Working for Workplace Wellness
Workplace wellness does not happen overnight or within one quarter. Workplace wellness is an ongoing, dynamic process that takes commitment from all persons involved.
Why Workplace Wellness
The workplace is an ideal location and enviornmnet to pursue health incentives that will re-shape the lives of your employees. According to the World Economic Forum, PriceWaterHouseCoopers report, the importance of the workplace in implementing prevention strategies is due to the idea that employees spend and are increasingly spending more time at the job site. Employers have the opportunity to impose the necessary mechanisms to promote a health lifestyle that will lend itself into the employee's everyday lives. In additiona, the WEF reports on the increased productivity of employees and the idea that a wellness program can be used a recruitment tool as manyu prospective employees are looking for the "work-life balance."

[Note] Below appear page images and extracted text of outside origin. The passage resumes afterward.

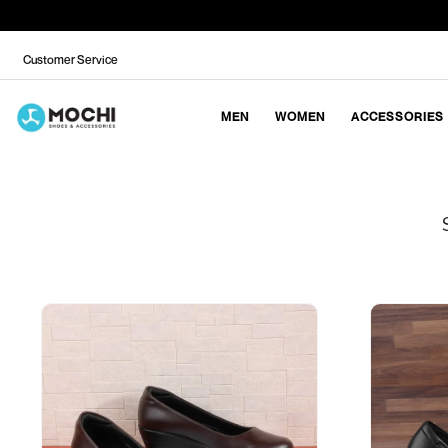
Customer Service
MEN
WOMEN
ACCESSORIES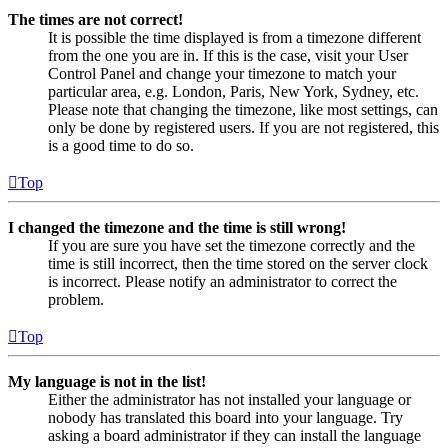
The times are not correct!
It is possible the time displayed is from a timezone different
from the one you are in. If this is the case, visit your User
Control Panel and change your timezone to match your
particular area, e.g. London, Paris, New York, Sydney, etc.
Please note that changing the timezone, like most settings, can
only be done by registered users. If you are not registered, this
is a good time to do so.
Top
I changed the timezone and the time is still wrong!
If you are sure you have set the timezone correctly and the
time is still incorrect, then the time stored on the server clock
is incorrect. Please notify an administrator to correct the
problem.
Top
My language is not in the list!
Either the administrator has not installed your language or
nobody has translated this board into your language. Try
asking a board administrator if they can install the language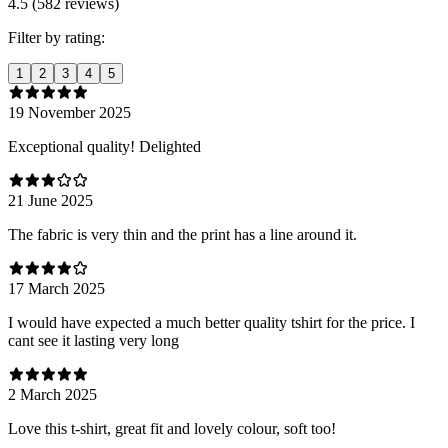
4.5 (582 reviews)
Filter by rating:
1
2
3
4
5
19 November 2025
Exceptional quality! Delighted
21 June 2025
The fabric is very thin and the print has a line around it.
17 March 2025
I would have expected a much better quality tshirt for the price. I
cant see it lasting very long
2 March 2025
Love this t-shirt, great fit and lovely colour, soft too!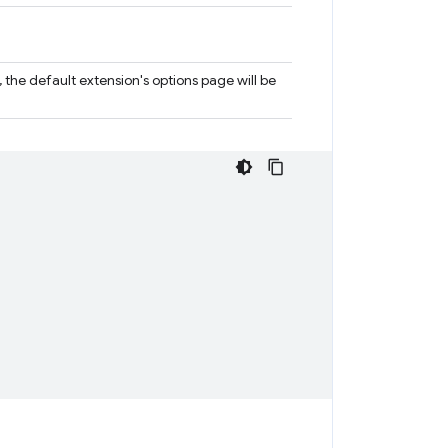
 the default extension's options page will be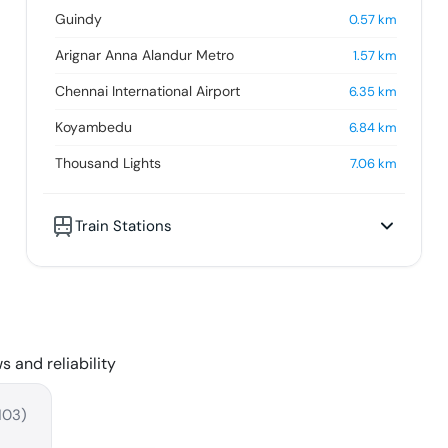
Guindy
0.57
km
Arignar Anna Alandur Metro
1.57
km
Chennai International Airport
6.35
km
Koyambedu
6.84
km
Thousand Lights
7.06
km
Train Stations
s and reliability
103
)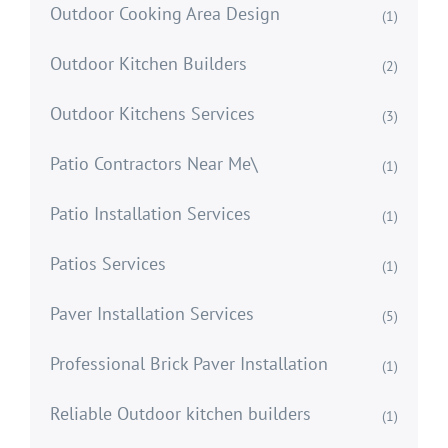
Outdoor Cooking Area Design
(1)
Outdoor Kitchen Builders
(2)
Outdoor Kitchens Services
(3)
Patio Contractors Near Me\
(1)
Patio Installation Services
(1)
Patios Services
(1)
Paver Installation Services
(5)
Professional Brick Paver Installation
(1)
Reliable Outdoor kitchen builders
(1)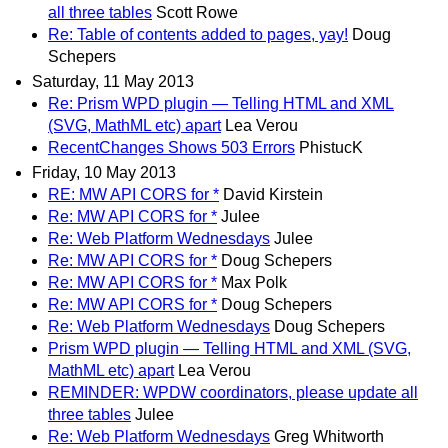
all three tables
Scott Rowe
Re: Table of contents added to pages, yay!
Doug
Schepers
Saturday, 11 May 2013
Re: Prism WPD plugin — Telling HTML and XML
(SVG, MathML etc) apart
Lea Verou
RecentChanges Shows 503 Errors
PhistucK
Friday, 10 May 2013
RE: MW API CORS for *
David Kirstein
Re: MW API CORS for *
Julee
Re: Web Platform Wednesdays
Julee
Re: MW API CORS for *
Doug Schepers
Re: MW API CORS for *
Max Polk
Re: MW API CORS for *
Doug Schepers
Re: Web Platform Wednesdays
Doug Schepers
Prism WPD plugin — Telling HTML and XML (SVG,
MathML etc) apart
Lea Verou
REMINDER: WPDW coordinators, please update all
three tables
Julee
Re: Web Platform Wednesdays
Greg Whitworth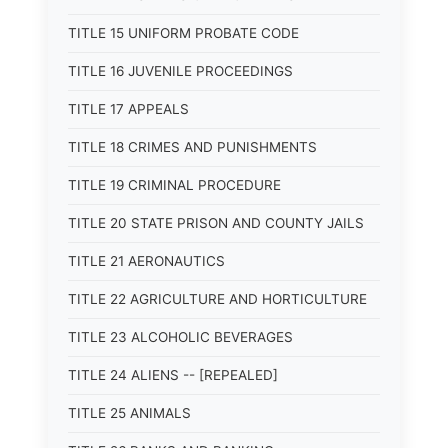
TITLE 15 UNIFORM PROBATE CODE
TITLE 16 JUVENILE PROCEEDINGS
TITLE 17 APPEALS
TITLE 18 CRIMES AND PUNISHMENTS
TITLE 19 CRIMINAL PROCEDURE
TITLE 20 STATE PRISON AND COUNTY JAILS
TITLE 21 AERONAUTICS
TITLE 22 AGRICULTURE AND HORTICULTURE
TITLE 23 ALCOHOLIC BEVERAGES
TITLE 24 ALIENS -- [REPEALED]
TITLE 25 ANIMALS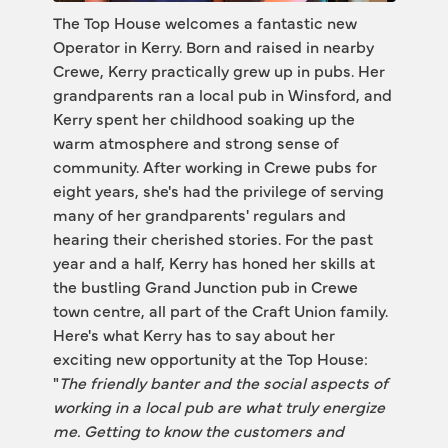
The Top House welcomes a fantastic new 
Operator in Kerry. Born and raised in nearby 
Crewe, Kerry practically grew up in pubs. Her 
grandparents ran a local pub in Winsford, and 
Kerry spent her childhood soaking up the 
warm atmosphere and strong sense of 
community. After working in Crewe pubs for 
eight years, she's had the privilege of serving 
many of her grandparents' regulars and 
hearing their cherished stories. For the past 
year and a half, Kerry has honed her skills at 
the bustling Grand Junction pub in Crewe 
town centre, all part of the Craft Union family.
Here's what Kerry has to say about her 
exciting new opportunity at the Top House: 
"
The friendly banter and the social aspects of 
working in a local pub are what truly energize 
me. Getting to know the customers and 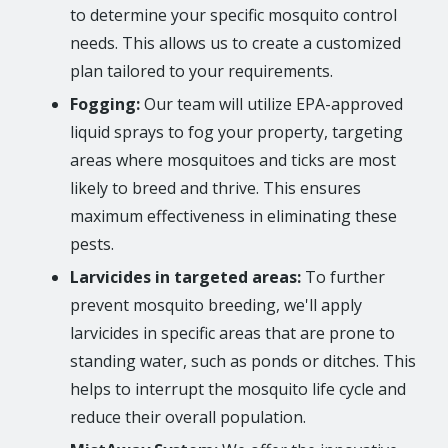
to determine your specific mosquito control
needs. This allows us to create a customized
plan tailored to your requirements.
Fogging:
Our team will utilize EPA-approved
liquid sprays to fog your property, targeting
areas where mosquitoes and ticks are most
likely to breed and thrive. This ensures
maximum effectiveness in eliminating these
pests.
Larvicides in targeted areas:
To further
prevent mosquito breeding, we'll apply
larvicides in specific areas that are prone to
standing water, such as ponds or ditches. This
helps to interrupt the mosquito life cycle and
reduce their overall population.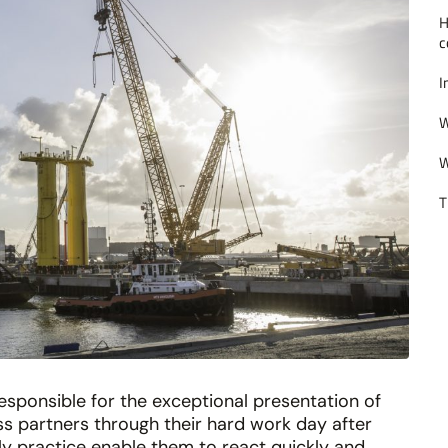
H
c
I
W
W
T
esponsible for the exceptional presentation of
 partners through their hard work day after
ily practice enable them to react quickly and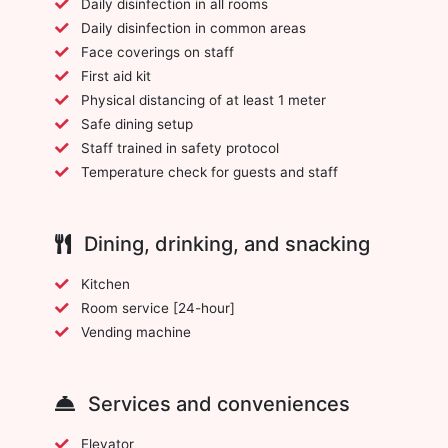
Daily disinfection in all rooms
Daily disinfection in common areas
Face coverings on staff
First aid kit
Physical distancing of at least 1 meter
Safe dining setup
Staff trained in safety protocol
Temperature check for guests and staff
Dining, drinking, and snacking
Kitchen
Room service [24-hour]
Vending machine
Services and conveniences
Elevator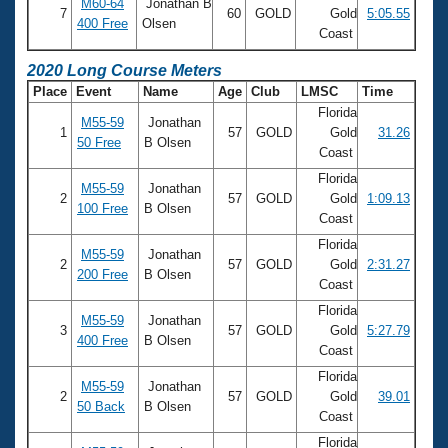
Records
M60-64
Jonathan B
7
60
GOLD
Gold
5:05.55
Logo Merchandise
400 Free
Olsen
Coast
Workout Tracking
Eligibility Policy
Membership Benefits
2020 Long Course Meters
SWIMMER Magazine
Place
Event
Name
Age
Club
LMSC
Time
Florida
Open Water Central
M55-59
Jonathan
1
57
GOLD
Gold
31.26
50 Free
B Olsen
Coast
Club Central
Florida
M55-59
Jonathan
2
57
GOLD
Gold
1:09.13
100 Free
B Olsen
Coach Central
Coast
Florida
M55-59
Jonathan
2
57
GOLD
Gold
2:31.27
Volunteer Central
200 Free
B Olsen
Coast
Florida
Adult Learn-To-Swim Central
M55-59
Jonathan
3
57
GOLD
Gold
5:27.79
400 Free
B Olsen
Coast
Florida
M55-59
Jonathan
2
57
GOLD
Gold
39.01
50 Back
B Olsen
Coast
Florida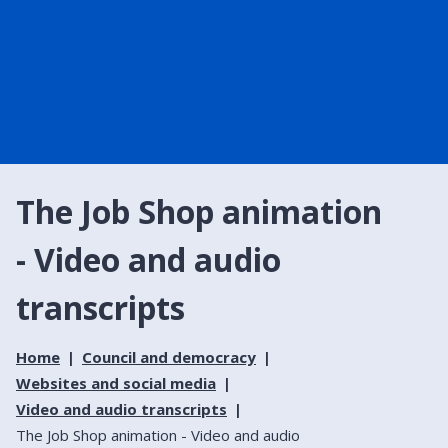
The Job Shop animation
- Video and audio
transcripts
Home
Council and democracy
Websites and social media
Video and audio transcripts
The Job Shop animation - Video and audio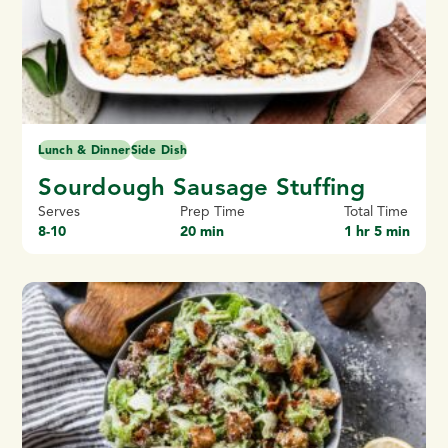
Lunch & Dinner
Side Dish
Sourdough Sausage Stuffing
Serves
Prep Time
Total Time
8-10
20 min
1 hr 5 min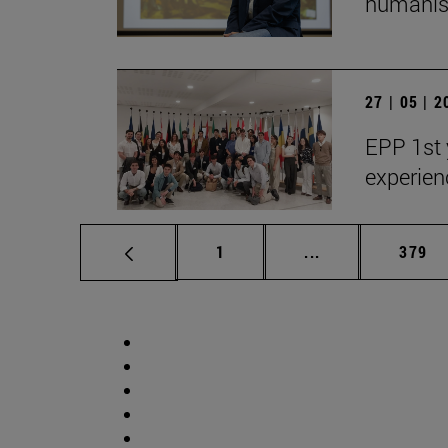
humanist
27 | 05 | 
EPP 1st 
experien
Page
Intermediate pag
Page
1
...
379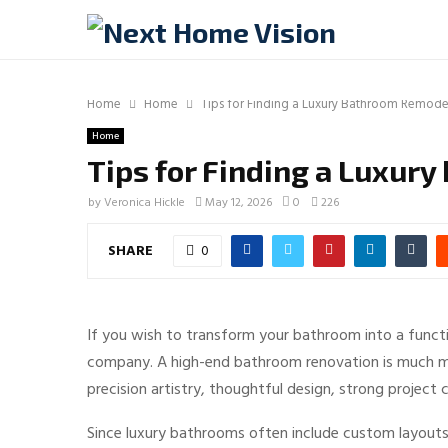
Home
Home
Tips for Finding a Luxury Bathroom Remod
Home
Tips for Finding a Luxu
by
Veronica Hickle
May 12, 2026
0
226
SHARE
0
If you wish to transform your bathroom into a functi
company. A high-end bathroom renovation is much more 
precision artistry, thoughtful design, strong projec
Since luxury bathrooms often include custom layouts,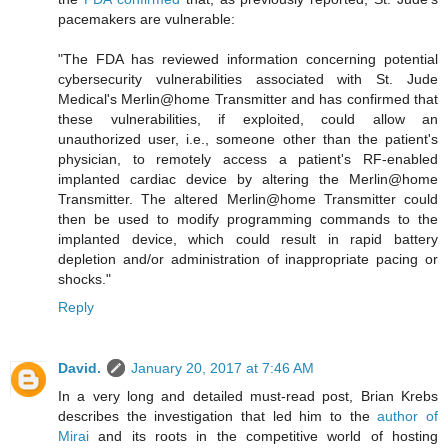
pacemakers are vulnerable:
"The FDA has reviewed information concerning potential
cybersecurity vulnerabilities associated with St. Jude
Medical's Merlin@home Transmitter and has confirmed that
these vulnerabilities, if exploited, could allow an
unauthorized user, i.e., someone other than the patient's
physician, to remotely access a patient's RF-enabled
implanted cardiac device by altering the Merlin@home
Transmitter. The altered Merlin@home Transmitter could
then be used to modify programming commands to the
implanted device, which could result in rapid battery
depletion and/or administration of inappropriate pacing or
shocks."
Reply
David.
January 20, 2017 at 7:46 AM
In a very long and detailed must-read post, Brian Krebs
describes the investigation that led him to the
author of
Mirai
and its roots in the competitive world of hosting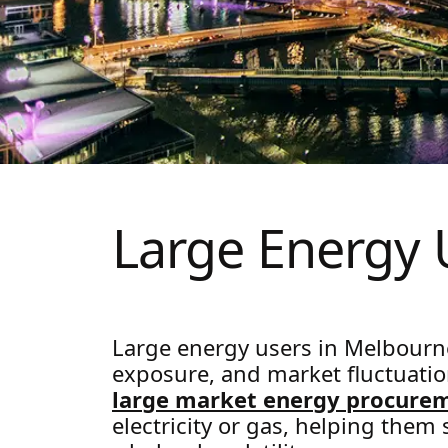
Large Energy
Large energy users in Melbourn
exposure, and market fluctuation
large market energy procure
electricity or gas, helping them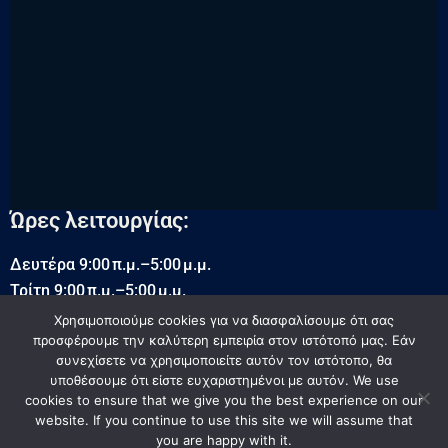
Ώρες λειτουργίας:
Δευτέρα 9:00 π.μ.–5:00 μ.μ.
Τρίτη 9:00 π.μ.–5:00 μ.μ.
Τετάρτη 9:00 π.μ.–5:00 μ.μ.
Χρησιμοποιούμε cookies για να διασφαλίσουμε ότι σας
προσφέρουμε την καλύτερη εμπειρία στον ιστότοπό μας. Εάν
Πέμπτη 9:00 π.μ.–5:00 μ.μ.
συνεχίσετε να χρησιμοποιείτε αυτόν τον ιστότοπο, θα
Παρασκευή 9:00 π.μ.–5:00 μ.μ.
υποθέσουμε ότι είστε ευχαριστημένοι με αυτόν. We use
Σάββατο 9:00 π.μ.–5:00 μ.μ.
cookies to ensure that we give you the best experience on our
Κυριακή Κλειστά
website. If you continue to use this site we will assume that
you are happy with it.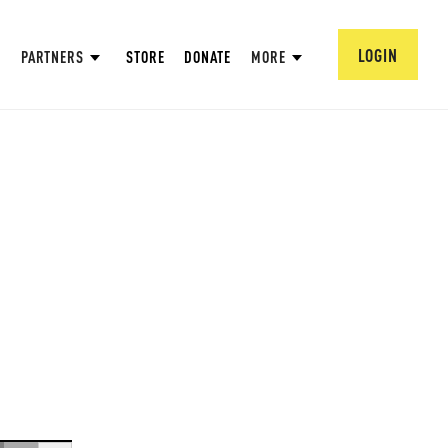
LOGIN
PARTNERS
STORE
DONATE
MORE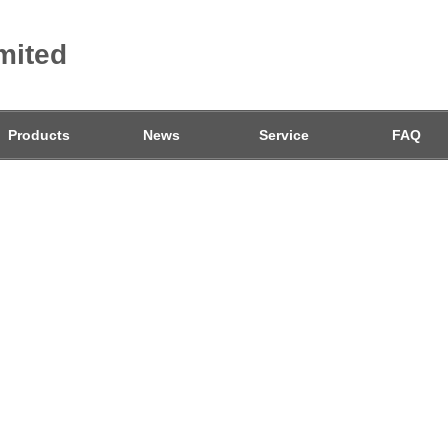
mited
Products
News
Service
FAQ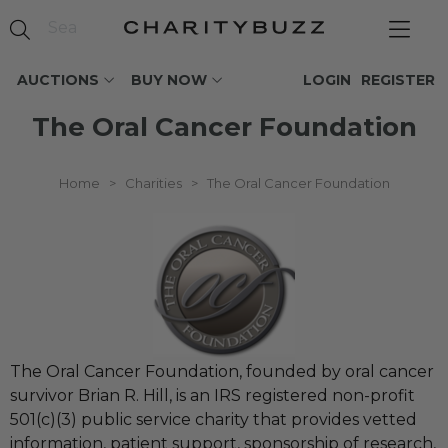
AUCTIONS
BUY NOW
LOGIN
REGISTER
The Oral Cancer Foundation
Home
>
Charities
>
The Oral Cancer Foundation
The Oral Cancer Foundation, founded by oral cancer
survivor Brian R. Hill, is an IRS registered non-profit
501(c)(3) public service charity that provides vetted
information, patient support, sponsorship of research,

What Workplace Wellness Can Do
Workplace wellness can impact the three most health damagin and preventable diseases: tobacco use, physical inactivity, and poor dietary habits. Each of these three contribute tot he high rates of cancers, cardiovascular disease and obesity that plague American lives today. According the Center for Disease Control 2003 Power of Prevention Report, nearly 33% of all U.S. deatch (about 80,000) can be attributed to these behaviors.
The Economic Cost
- The WEF reported, "If there were a 10% reduction in mortality from heart disease and cancer, it (a country) could save $10.4 trillion annually."
- Estimated cost of cardiovascular disease in 2003 was $351.8 billion. $209.3 billion in direct medical cost and $142.3 billion in lost productivitiy.
- Total cost of obesity in 2000 was $117 billion. $61 billion in direct medical cost; $56 billion in lost productivity.